The Quarter in Review

The quote used in our 1st quarter report was “It is best to rise from life as from a banquet, neither thirsty nor drunken.”  We have been investing in accordance with that quote and maintaining a near fully invested stance yet conscious of the growing optimism witnessed in the world markets. 

Global markets, especially equity markets, have continued rising with little performance difference between the major equity classes.  Emerging markets have continued their rebound this year and now match, looking back over the past 12 months, the equally impressive performance of smaller US companies.  Growth companies have continued to lead this year while value-based firms absorb the euphoria experienced immediately after the presidential election.

Fixed income markets recovered slightly in the 3rd quarter.  US treasuries treaded water as the Federal Reserve continues their push to normalize monetary policy.  International sovereign debt also saw a jump in rates (declining local prices) from deeply negative levels though outperformed treasuries given the dollar weakening relative to most developed currencies.  The low rate environment did not prevent corporate debt from continuing to produce strong returns this year as an improving economic outlook continued investors’ push into higher risk debt instruments.
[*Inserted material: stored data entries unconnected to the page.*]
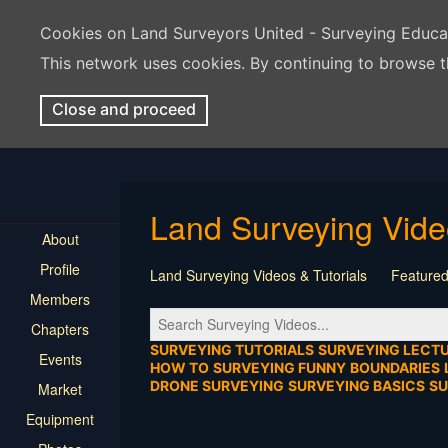
Cookies on Land Surveyors United - Surveying Educ
This network uses cookies. By continuing to browse t
Close and proceed
Land Surveying Vid
About
Profile
Land Surveying Videos & Tutorials
Featured
Members
Tutorial
Construction
Survey Software
Chapters
Location
Virtual Events
Markers & Monu
SURVEYING TUTORIALS
SURVEYING LECT
Events
HOW TO
SURVEYING FUNNY
BOUNDARIES
DRONE SURVEYING
SURVEYING BASICS
S
Market
Equipment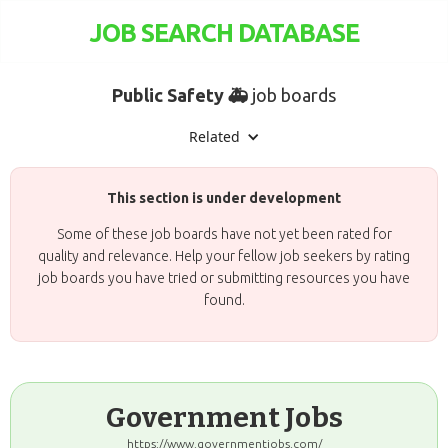
JOB SEARCH DATABASE
Public Safety 🚑
job boards
Related
This section is under development
Some of these job boards have not yet been rated for
quality and relevance. Help your fellow job seekers by rating
job boards you have tried or submitting resources you have
found.
Government Jobs
https://www.governmentjobs.com/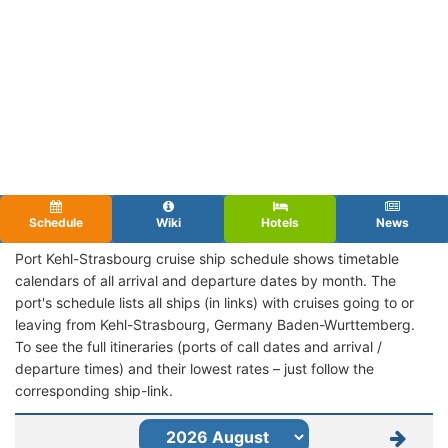
Schedule
Wiki
Hotels
News
Port Kehl-Strasbourg cruise ship schedule shows timetable
calendars of all arrival and departure dates by month. The
port's schedule lists all ships (in links) with cruises going to or
leaving from Kehl-Strasbourg, Germany Baden-Wurttemberg.
To see the full itineraries (ports of call dates and arrival /
departure times) and their lowest rates – just follow the
corresponding ship-link.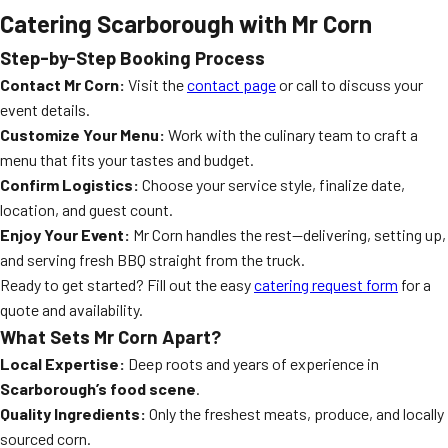
Catering Scarborough with Mr Corn
Step-by-Step Booking Process
Contact Mr Corn:
Visit the
contact page
or call to discuss your
event details.
Customize Your Menu:
Work with the culinary team to craft a
menu that fits your tastes and budget.
Confirm Logistics:
Choose your service style, finalize date,
location, and guest count.
Enjoy Your Event:
Mr Corn handles the rest—delivering, setting up,
and serving fresh BBQ straight from the truck.
Ready to get started? Fill out the easy
catering request form
for a
quote and availability.
What Sets Mr Corn Apart?
Local Expertise:
Deep roots and years of experience in
Scarborough’s food scene
.
Quality Ingredients:
Only the freshest meats, produce, and locally
sourced corn.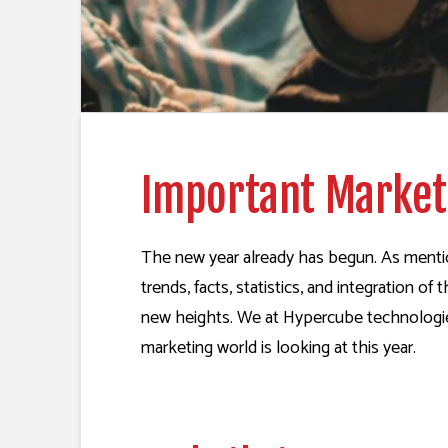
Important Marketi
The new year already has begun. As mention
trends, facts, statistics, and integration 
new heights. We at Hypercube technologies 
marketing world is looking at this year.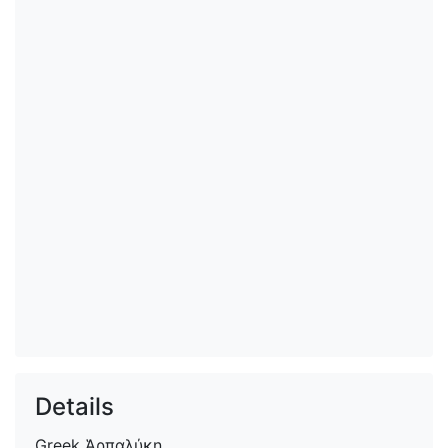
Details
Greek
Ἁρπαλύκη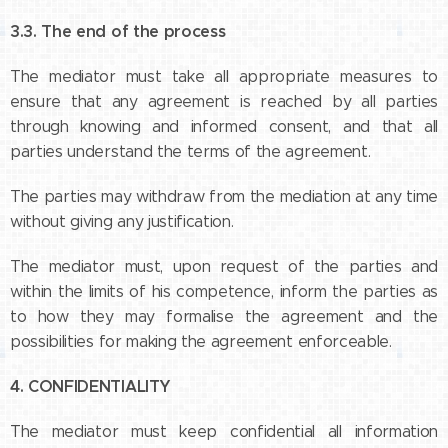
3.3. The end of the process
The mediator must take all appropriate measures to
ensure that any agreement is reached by all parties
through knowing and informed consent, and that all
parties understand the terms of the agreement.
The parties may withdraw from the mediation at any time
without giving any justification.
The mediator must, upon request of the parties and
within the limits of his competence, inform the parties as
to how they may formalise the agreement and the
possibilities for making the agreement enforceable.
4. CONFIDENTIALITY
The mediator must keep confidential all information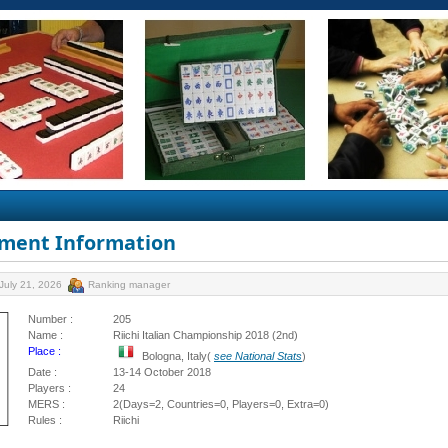
ment Information
July 21, 2026
Ranking manager
Number :
205
Name :
Riichi Italian Championship 2018 (2nd)
Place :
Bologna, Italy(
see National Stats
)
Date :
13-14 October 2018
Players :
24
MERS :
2(Days=2, Countries=0, Players=0, Extra=0)
Rules :
Riichi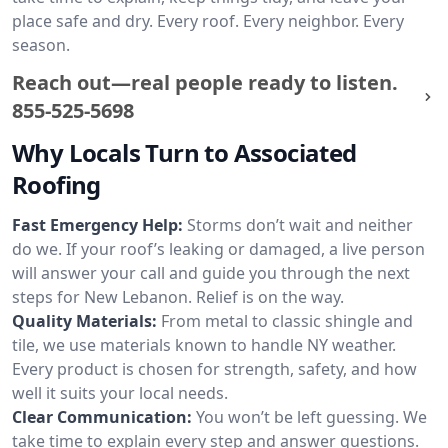
place safe and dry. Every roof. Every neighbor. Every
season.
Reach out—real people ready to listen.
855-525-5698
Why Locals Turn to Associated
Roofing
Fast Emergency Help:
Storms don’t wait and neither
do we. If your roof’s leaking or damaged, a live person
will answer your call and guide you through the next
steps for New Lebanon. Relief is on the way.
Quality Materials:
From metal to classic shingle and
tile, we use materials known to handle NY weather.
Every product is chosen for strength, safety, and how
well it suits your local needs.
Clear Communication:
You won’t be left guessing. We
take time to explain every step and answer questions.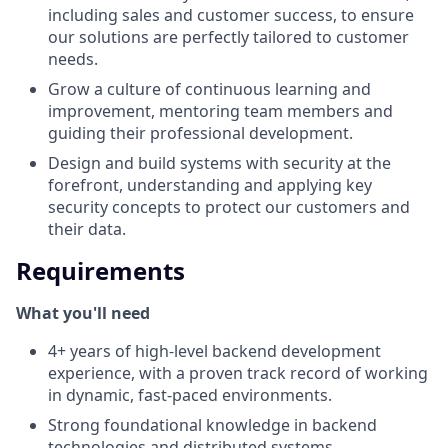
including sales and customer success, to ensure
our solutions are perfectly tailored to customer
needs.
Grow a culture of continuous learning and
improvement, mentoring team members and
guiding their professional development.
Design and build systems with security at the
forefront, understanding and applying key
security concepts to protect our customers and
their data.
Requirements
What you'll need
4+ years of high-level backend development
experience, with a proven track record of working
in dynamic, fast-paced environments.
Strong foundational knowledge in backend
technologies and distributed systems.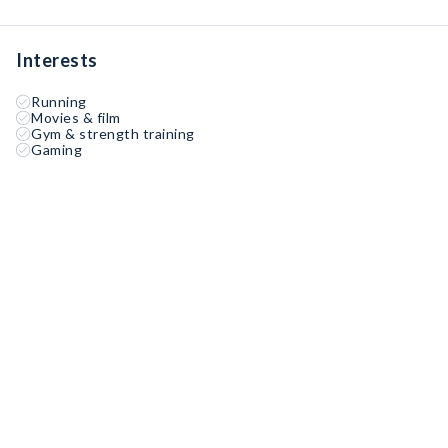
Interests
Running
Movies & film
Gym & strength training
Gaming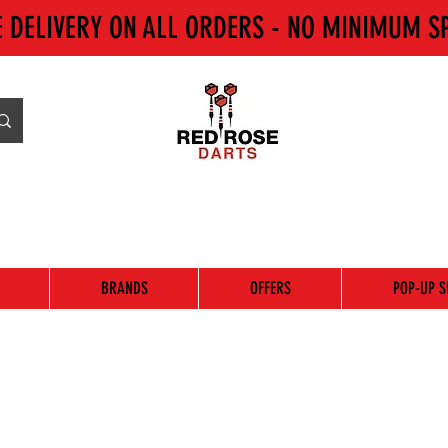
E DELIVERY ON ALL ORDERS - NO MINIMUM S
BRANDS
OFFERS
POP-UP S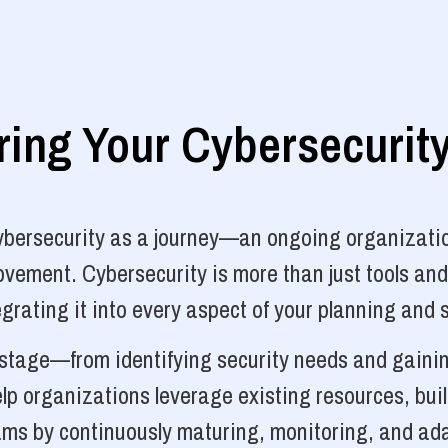
ng Your Cybersecurit
cybersecurity as a journey—an ongoing organizatio
vement. Cybersecurity is more than just tools and
grating it into every aspect of your planning and 
y stage—from identifying security needs and gainin
p organizations leverage existing resources, bui
ams by continuously maturing, monitoring, and ada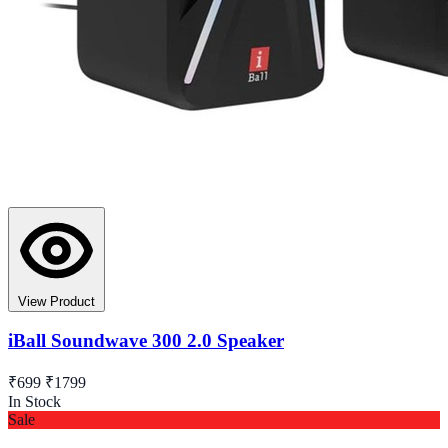
View Product
iBall Soundwave 300 2.0 Speaker
₹699
₹1799
In Stock
Sale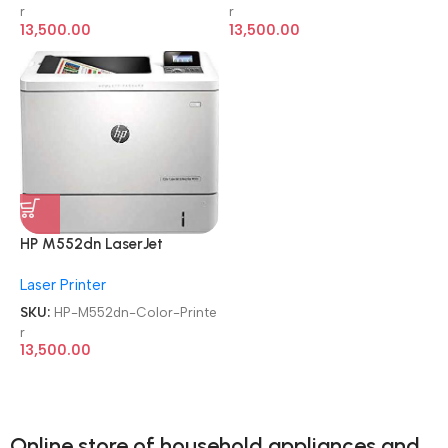
Function Laser Color Printer
Function Laser Color Printer
r
r
13,500.00
13,500.00
HP M552dn LaserJet
Enterprise
Laser Printer
Refurbished|Second
Hand|Used|Old Single
SKU:
HP-M552dn-Color-Printe
Function Laser Color Printer
r
13,500.00
Online store of household appliances and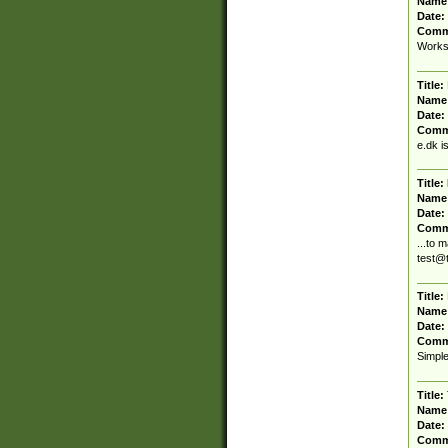
Name
Date:
Comm
Works 
Title:
Name
Date:
Comm
e.dk i
Title:
Name
Date:
Comm
...to 
test@
Title:
Name
Date:
Comm
Simple
Title:
Name
Date:
Comm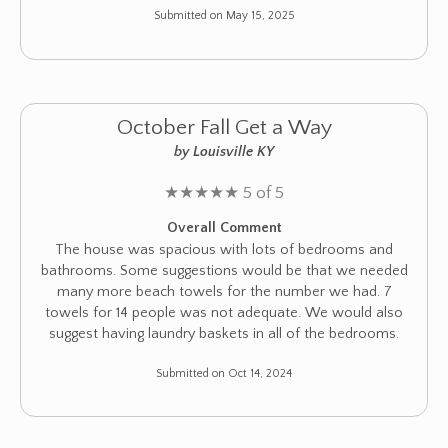
Submitted on May 15, 2025
October Fall Get a Way
by Louisville KY
★
★
★
★
★
5 of 5
Overall Comment
The house was spacious with lots of bedrooms and
bathrooms. Some suggestions would be that we needed
many more beach towels for the number we had. 7
towels for 14 people was not adequate. We would also
suggest having laundry baskets in all of the bedrooms.
Submitted on Oct 14, 2024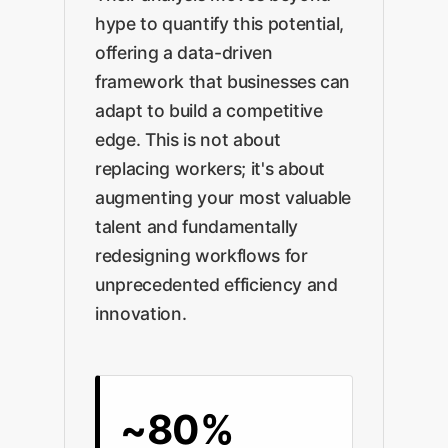
hype to quantify this potential,
offering a data-driven
framework that businesses can
adapt to build a competitive
edge. This is not about
replacing workers; it's about
augmenting your most valuable
talent and fundamentally
redesigning workflows for
unprecedented efficiency and
innovation.
~80%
The year 2017 is seeing the first instance of synchronized global growth in over a decade.  Barriers to economic activity are falling, business confidence is rising, and capital spending is finally showing strength.  Global investors continue to climb the “wall of worry”, reaping the benefits of an improving economic cycle yet continuing to look for some event that may lead to a meaningful correction.  We are too.

“But as time passes, we forget the lessons learned, and as the particulars change, we lose sight of the fact that crashes don’t have a single cause that is easy to recognize before the damage is done. Instead, every crash is caused by a unique confluence of usually personal events.”

–  Scott Nations

As children, we would build elaborate strands of dominos standing precariously on end.  After hours of carefully laying out the path, we would anxiously tip the first in hopes of having it produce the desired chain effect.  However, we remember many times when tipping the first domino did not bring about the anticipated chain reaction.